I'm developing a microservices-based system where one of the microservices is a scheduler responsible for handling a large number of dynamic jobs. These jobs are created, modified, and deleted during runtime via the microservice's API.
My plan is to use Kubernetes CronJobs to manage these jobs. However, I'm concerned about the scalability and performance implications of potentially dealing with thousands of dynamically created CronJobs.
Is using Kubernetes CronJobs a recommended approach for efficiently managing a large number of dynamic jobs within a microservices architecture? If not, what alternative strategies or best practices should I consider for this use case? Any insights or recommendations from the community would be greatly appreciated.
I use CronJobs for many years, but for lower job volumes (max 10 - 20 scheduled jobs per day) and I didn't have any problems.

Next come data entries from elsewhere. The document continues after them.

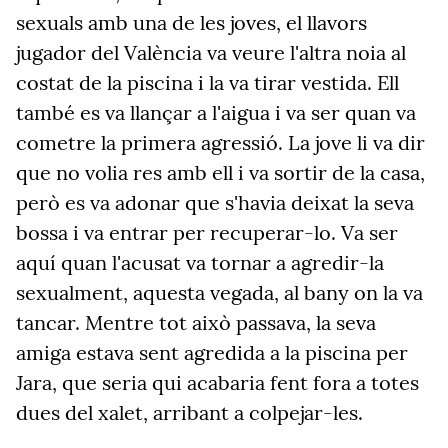
sexuals amb una de les joves, el llavors
jugador del València va veure l'altra noia al
costat de la piscina i la va tirar vestida. Ell
també es va llançar a l'aigua i va ser quan va
cometre la primera agressió. La jove li va dir
que no volia res amb ell i va sortir de la casa,
però es va adonar que s'havia deixat la seva
bossa i va entrar per recuperar-lo. Va ser
aquí quan l'acusat va tornar a agredir-la
sexualment, aquesta vegada, al bany on la va
tancar. Mentre tot això passava, la seva
amiga estava sent agredida a la piscina per
Jara, que seria qui acabaria fent fora a totes
dues del xalet, arribant a colpejar-les.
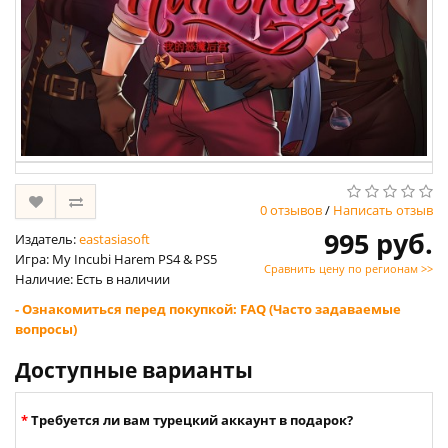
0 отзывов
/
Написать отзыв
995 руб.
Издатель:
eastasiasoft
Игра: My Incubi Harem PS4 & PS5
Сравнить цену по регионам >>
Наличие: Есть в наличии
- Ознакомиться перед покупкой: FAQ (Часто задаваемые
вопросы)
Доступные варианты
Требуется ли вам турецкий аккаунт в подарок?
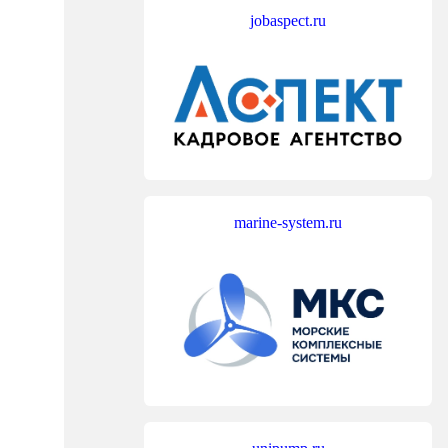
jobaspect.ru
marine-system.ru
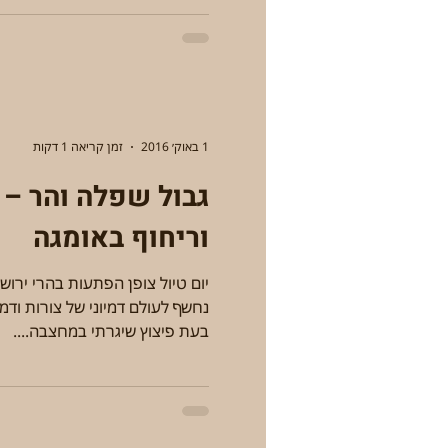
1 באוק׳ 2016
זמן קריאה 1 דקות
וריחוף באומגה
יום טיול צופן הפתעות בהרי ירוש
נחשף לעולם דמיוני של צורות וד
בעת פיצוץ שיגרתי במחצבה....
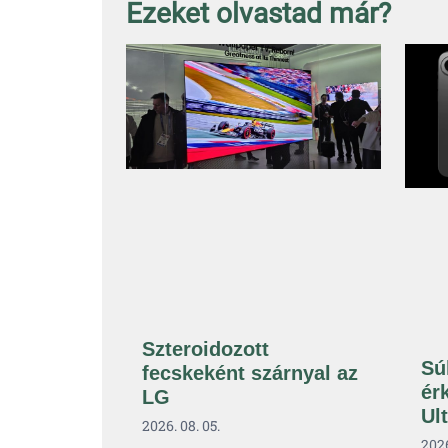
Ezeket olvastad már?
Szteroidozott
Sú
fecskeként szárnyal az
ér
LG
Ul
2026. 08. 05.
2026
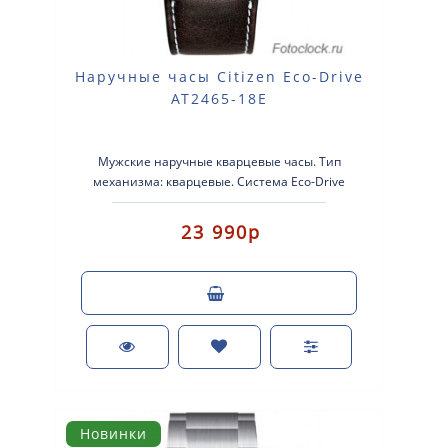
Наручные часы Citizen Eco-Drive
AT2465-18E
Мужские наручные кварцевые часы. Тип
механизма: кварцевые. Система Eco-Drive
(аккумулятор с питанием от световой энергии). ..
23 990р
Новинки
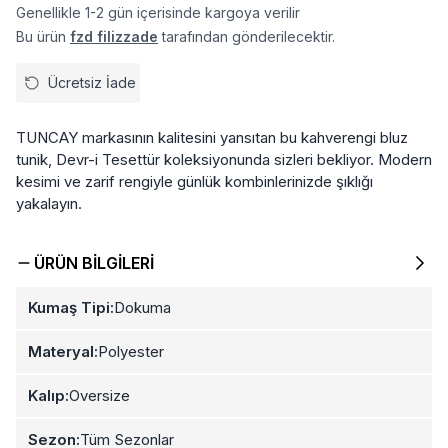
Genellikle 1-2 gün içerisinde kargoya verilir
Bu ürün
fzd filizzade
tarafından gönderilecektir.
Ücretsiz İade
TUNCAY markasının kalitesini yansıtan bu kahverengi bluz
tunik, Devr-i Tesettür koleksiyonunda sizleri bekliyor. Modern
kesimi ve zarif rengiyle günlük kombinlerinizde şıklığı
yakalayın.
ÜRÜN BILGILERI
Kumaş Tipi:
Dokuma
Materyal:
Polyester
Kalıp:
Oversize
Sezon:
Tüm Sezonlar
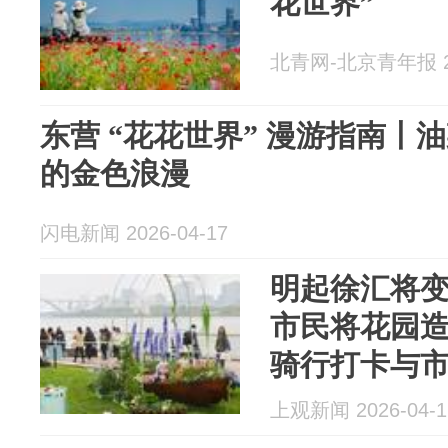
花世界”
北青网-北京青年报 20
东营 “花花世界” 漫游指南丨
的金色浪漫
闪电新闻 2026-04-17
明起徐汇将变
市民将花园
骑行打卡与
上观新闻 2026-04-1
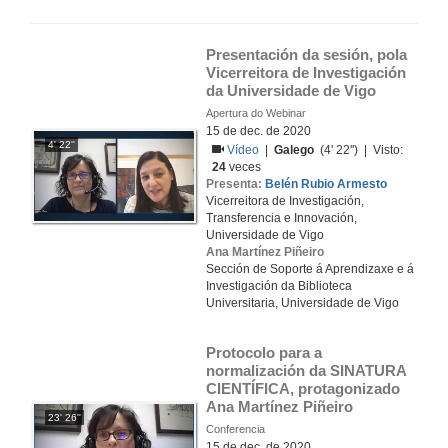
Presentación da sesión, pola 
Vicerreitora de Investigación 
da Universidade de Vigo
Apertura do Webinar
15 de dec. de 2020
4' 22''
Vídeo
|
Galego
(4' 22'') | Visto:
24
veces
Presenta:
Belén Rubio Armesto
Vicerreitora de Investigación,
Transferencia e Innovación,
Universidade de Vigo
Ana Martínez Piñeiro
Sección de Soporte á Aprendizaxe e á
Investigación da Biblioteca
Universitaria, Universidade de Vigo
Protocolo para a 
normalización da SINATURA 
CIENTÍFICA, protagonizado 
Ana Martínez Piñeiro
23' 26''
Conferencia
15 de dec. de 2020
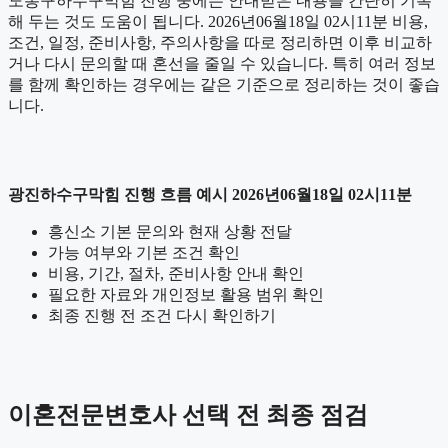
도봉구하수구막힘 진행 중에는 안내받은 내용을 간단히 기록
해 두는 것도 도움이 됩니다. 2026년06월18일 02시11분 비용,
조건, 일정, 준비사항, 주의사항을 따로 정리하면 이후 비교하
거나 다시 문의할 때 혼선을 줄일 수 있습니다. 특히 여러 정보
를 함께 확인하는 경우에는 같은 기준으로 정리하는 것이 좋습
니다.
광진하수구막힘 진행 흐름 예시 2026년06월18일 02시11분
흥신소 기본 문의와 현재 상황 전달
가능 여부와 기본 조건 확인
비용, 기간, 절차, 준비사항 안내 확인
필요한 자료와 개인정보 활용 범위 확인
최종 진행 전 조건 다시 확인하기
이혼전문변호사 선택 전 최종 점검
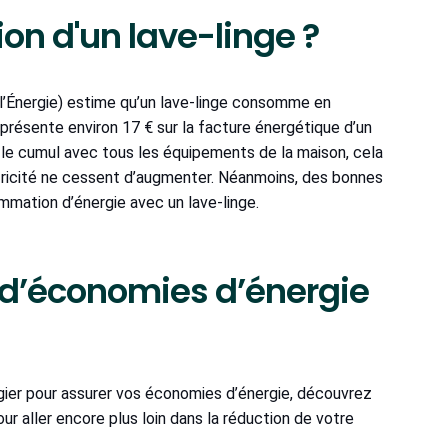
on d'un lave-linge ?
l’Énergie) estime qu’un lave-linge consomme en
eprésente environ 17 € sur la facture énergétique d’un
 le cumul avec tous les équipements de la maison, cela
ectricité ne cessent d’augmenter. Néanmoins, des bonnes
mation d’énergie avec un lave-linge.
s d’économies d’énergie
gier pour assurer vos économies d’énergie, découvrez
ur aller encore plus loin dans la réduction de votre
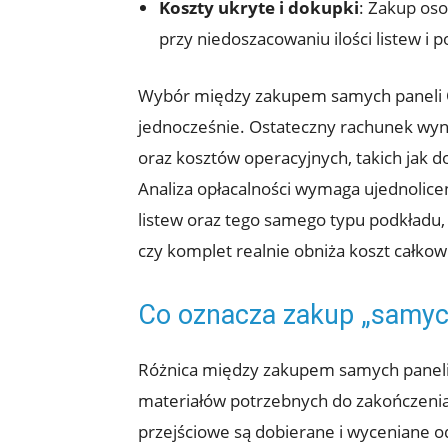
Koszty ukryte i dokupki
: Zakup oso
przy niedoszacowaniu ilości listew i 
Wybór między zakupem samych paneli Qu
jednocześnie. Ostateczny rachunek wyn
oraz kosztów operacyjnych, takich jak 
Analiza opłacalności wymaga ujednolice
listew oraz tego samego typu podkładu,
czy komplet realnie obniża koszt całkowi
Co oznacza zakup „samych
Różnica między zakupem samych paneli 
materiałów potrzebnych do zakończenia
przejściowe są dobierane i wyceniane o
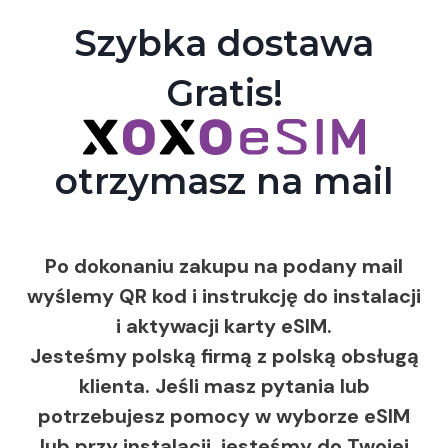
Szybka dostawa
Gratis!
otrzymasz na mail
Po dokonaniu zakupu na podany mail
wyślemy QR kod i instrukcję do instalacji
i aktywacji karty eSIM.
Jesteśmy polską firmą z polską obsługą
klienta. Jeśli masz pytania lub
potrzebujesz pomocy w wyborze eSIM
lub przy instalacji, jesteśmy do Twojej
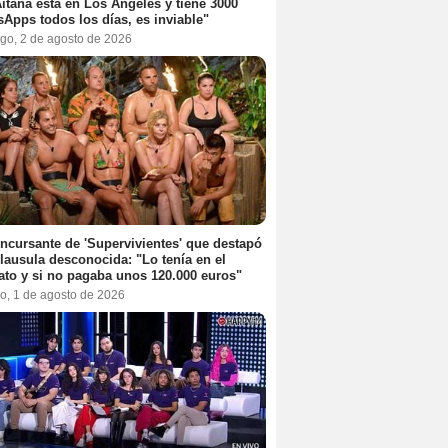
itana está en Los Ángeles y tiene 3000
Apps todos los días, es inviable"
go, 2 de agosto de 2026
ncursante de 'Supervivientes' que destapó
lausula desconocida: "Lo tenía en el
ato y si no pagaba unos 120.000 euros"
o, 1 de agosto de 2026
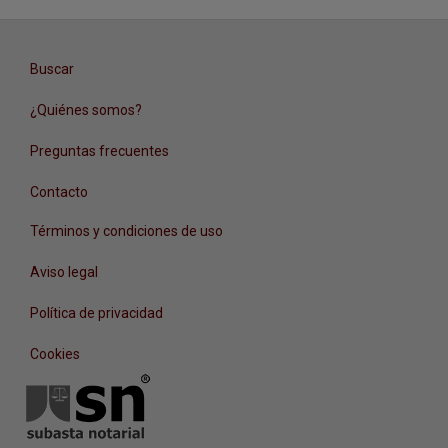
Buscar
¿Quiénes somos?
Preguntas frecuentes
Contacto
Términos y condiciones de uso
Aviso legal
Política de privacidad
Cookies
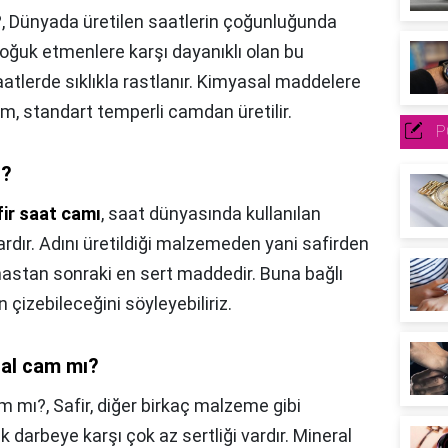
?,
Dünyada üretilen saatlerin çoğunluğunda
 soğuk etmenlere karşı dayanıklı olan bu
lerde sıklıkla rastlanır. Kimyasal maddelere
m, standart temperli camdan üretilir.
P
ı?
fir saat camı
, saat dünyasında kullanılan
rdır. Adını üretildiği malzemeden yani safirden
astan sonraki en sert maddedir. Buna bağlı
çizebileceğini söyleyebiliriz.
ral cam mı?
am mı?,
Safir, diğer birkaç malzeme gibi
k darbeye karşı çok az sertliği vardır. Mineral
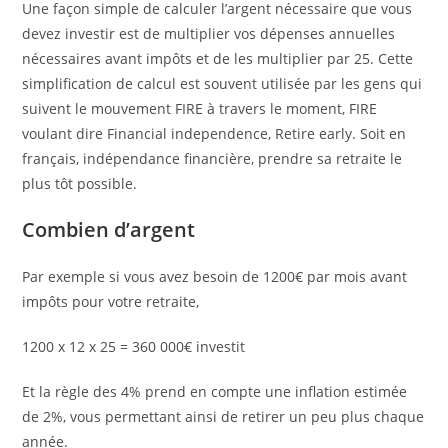
Une façon simple de calculer l’argent nécessaire que vous
devez investir est de multiplier vos dépenses annuelles
nécessaires avant impôts et de les multiplier par 25. Cette
simplification de calcul est souvent utilisée par les gens qui
suivent le mouvement FIRE à travers le moment, FIRE
voulant dire Financial independence, Retire early. Soit en
français, indépendance financière, prendre sa retraite le
plus tôt possible.
Combien d’argent
Par exemple si vous avez besoin de 1200€ par mois avant
impôts pour votre retraite,
1200 x 12 x 25 = 360 000€ investit
Et la règle des 4% prend en compte une inflation estimée
de 2%, vous permettant ainsi de retirer un peu plus chaque
année.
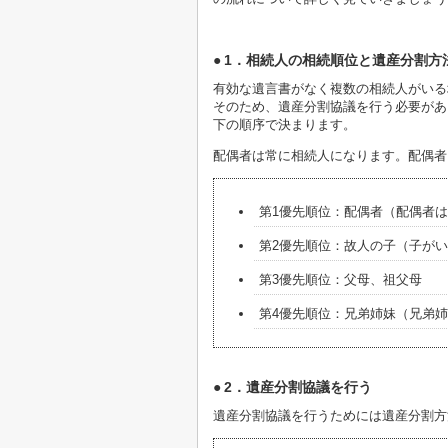
1．相続人の相続順位と遺産分割方
有効な遺言書がなく複数の相続人がいる
そのため、遺産分割協議を行う必要があ
下の順序で決まります。
配偶者は常に相続人になります。配偶者
第1優先順位：配偶者（配偶者
第2優先順位：故人の子（子が
第3優先順位：父母、祖父母
第4優先順位：兄弟姉妹（兄弟
2．遺産分割協議を行う
遺産分割協議を行うためには遺産分割方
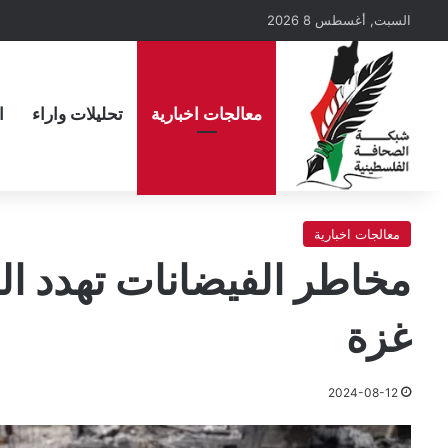
السبت, أغسطس 8 2026
معالجات اخبارية
تحليلات واراء
ا
معالجات اخبارية
مخاطر الفيضانات تهدد ا
غزة
2024-08-12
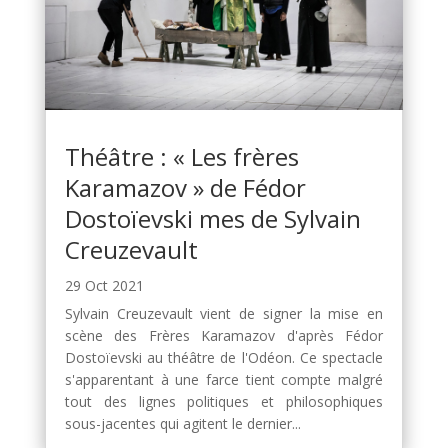
Théâtre : « Les frères
Karamazov » de Fédor
Dostoïevski mes de Sylvain
Creuzevault
29 Oct 2021
Sylvain Creuzevault vient de signer la mise en
scène des Frères Karamazov d'après Fédor
Dostoïevski au théâtre de l'Odéon. Ce spectacle
s'apparentant à une farce tient compte malgré
tout des lignes politiques et philosophiques
sous-jacentes qui agitent le dernier...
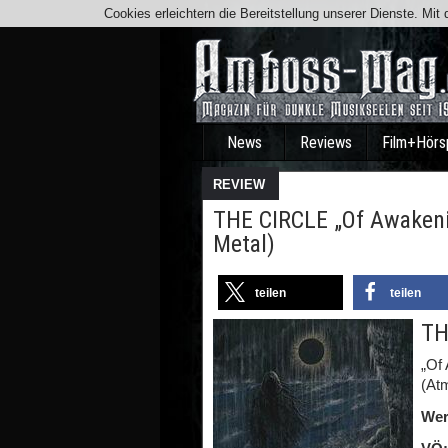
Cookies erleichtern die Bereitstellung unserer Dienste. Mi
News
Reviews
Film+Hörs
REVIEW
THE CIRCLE „Of Awaken
Metal)
teilen
teilen
TH
„Of
(At
Wer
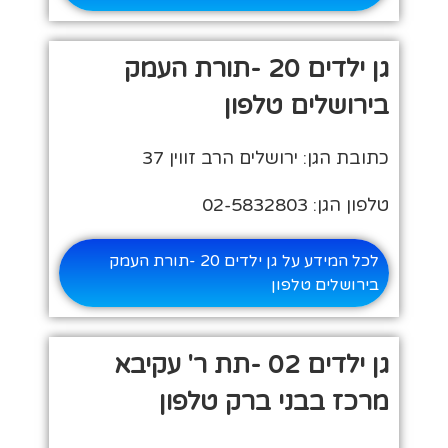
גן ילדים 20 -תורת העמק
בירושלים טלפון
כתובת הגן: ירושלים הרב זווין 37
טלפון הגן: 02-5832803
לכל המידע על גן ילדים 20 -תורת העמק
בירושלים טלפון
גן ילדים 02 -תת ר' עקיבא
מרכז בבני ברק טלפון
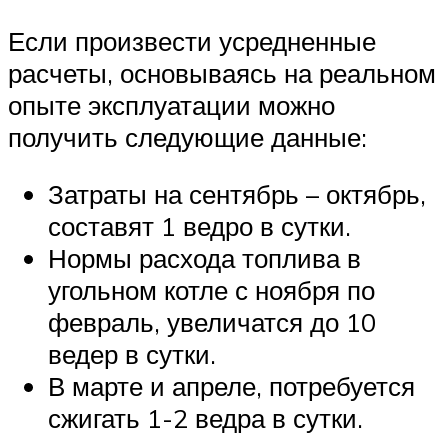
Если произвести усредненные
расчеты, основываясь на реальном
опыте эксплуатации можно
получить следующие данные:
Затраты на сентябрь – октябрь,
составят 1 ведро в сутки.
Нормы расхода топлива в
угольном котле с ноября по
февраль, увеличатся до 10
ведер в сутки.
В марте и апреле, потребуется
сжигать 1-2 ведра в сутки.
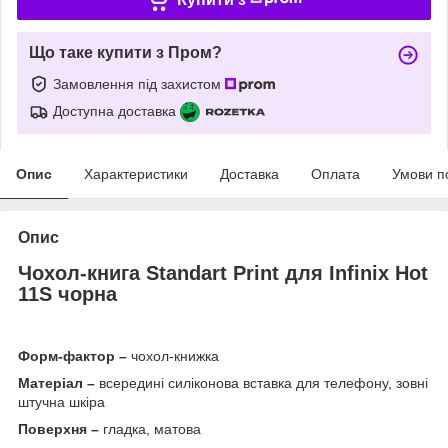
Що таке купити з Пром?
Замовлення під захистом
Доступна доставка
Опис
Характеристики
Доставка
Оплата
Умови п
Опис
Чохол-книга Standart Print для
Infinix Hot
11S чорна
Форм-фактор –
чохол-книжка
Матеріал –
всередині силіконова вставка для телефону, зовні
штучна шкіра
Поверхня –
гладка, матова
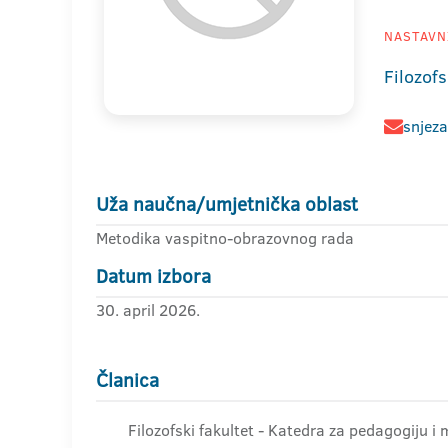
NASTAVNI
Filozofs
snjeza
Uža naučna/umjetnička oblast
Metodika vaspitno-obrazovnog rada
Datum izbora
30. april 2026.
Članica
Filozofski fakultet - Katedra za pedagogiju i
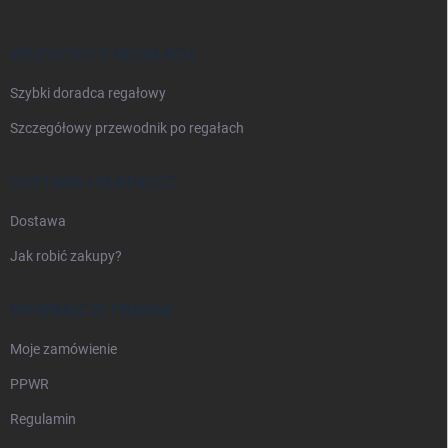
p
k
a
WSZYSTKO O REGAŁACH
Szybki doradca regałowy
Szczegółowy przewodnik po regałach
DOSTAWA I PŁATNOŚĆ
Dostawa
Jak robić zakupy?
INFORMACJE PRAWNE
Moje zamówienie
PPWR
Regulamin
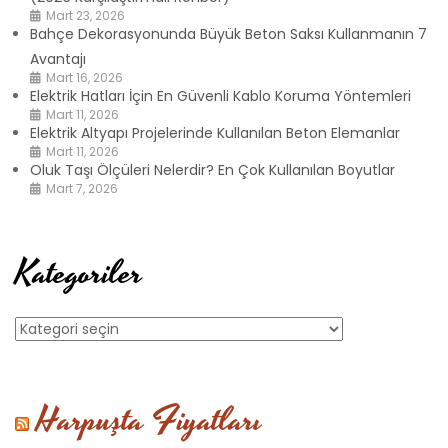
Mart 23, 2026
Bahçe Dekorasyonunda Büyük Beton Saksı Kullanmanın 7
Avantajı
Mart 16, 2026
Elektrik Hatları İçin En Güvenli Kablo Koruma Yöntemleri
Mart 11, 2026
Elektrik Altyapı Projelerinde Kullanılan Beton Elemanlar
Mart 11, 2026
Oluk Taşı Ölçüleri Nelerdir? En Çok Kullanılan Boyutlar
Mart 7, 2026
Kategoriler
Kategoriler
Harpuşta Fiyatları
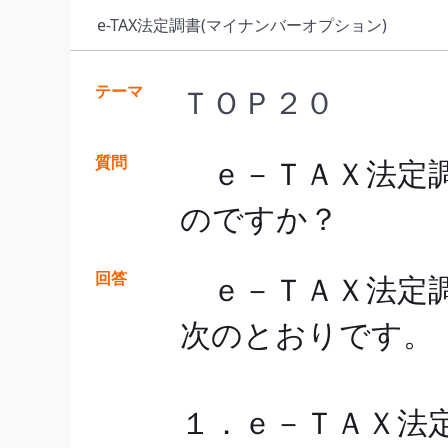
e-TAX法定調書(マイナンバーオプション)
テーマ
ＴＯＰ２０
質問
ｅ－ＴＡＸ法定調
のですか？
回答
ｅ－ＴＡＸ法定調
次のとおりです。
１．ｅ－ＴＡＸ法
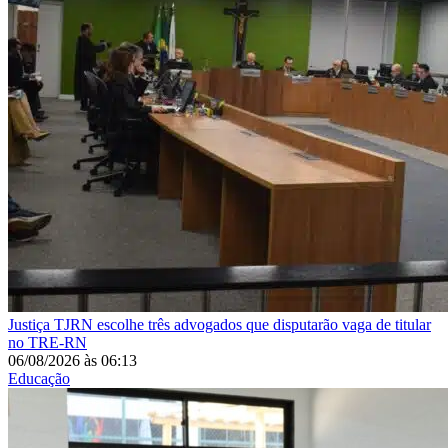
Justiça
TJRN escolhe três advogados que disputarão vaga de titular
no TRE-RN
06/08/2026
às
06:13
Educação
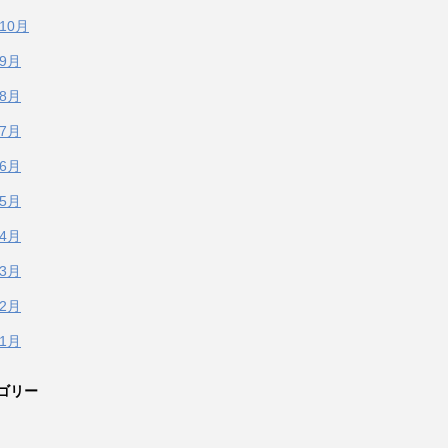
年10月
年9月
年8月
年7月
年6月
年5月
年4月
年3月
年2月
年1月
ゴリー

If the number of jobs goes up to thousands, I assume that:
Now apart of the performance aspects, when you schedule a job, you may need to manage the images (and maybe the env vars for each job), which can quickly turn into a nightmare unless you build a better way of managing the job configuration from your app.
So what I suggest is to create a PoC that validates/invalidates that approach. Schedule a number of jobs that progressively grows from 10 to 5000, with a dummy workload, and you'll see what happens, how big the K8s cluster should be, what issues may come up, etc.
The alternative is to embed this scheduling logic into the app itself, by using some scheduled services (lots of libs have this, depends on your tech stack). This pros is that you're going to have better observability and better control.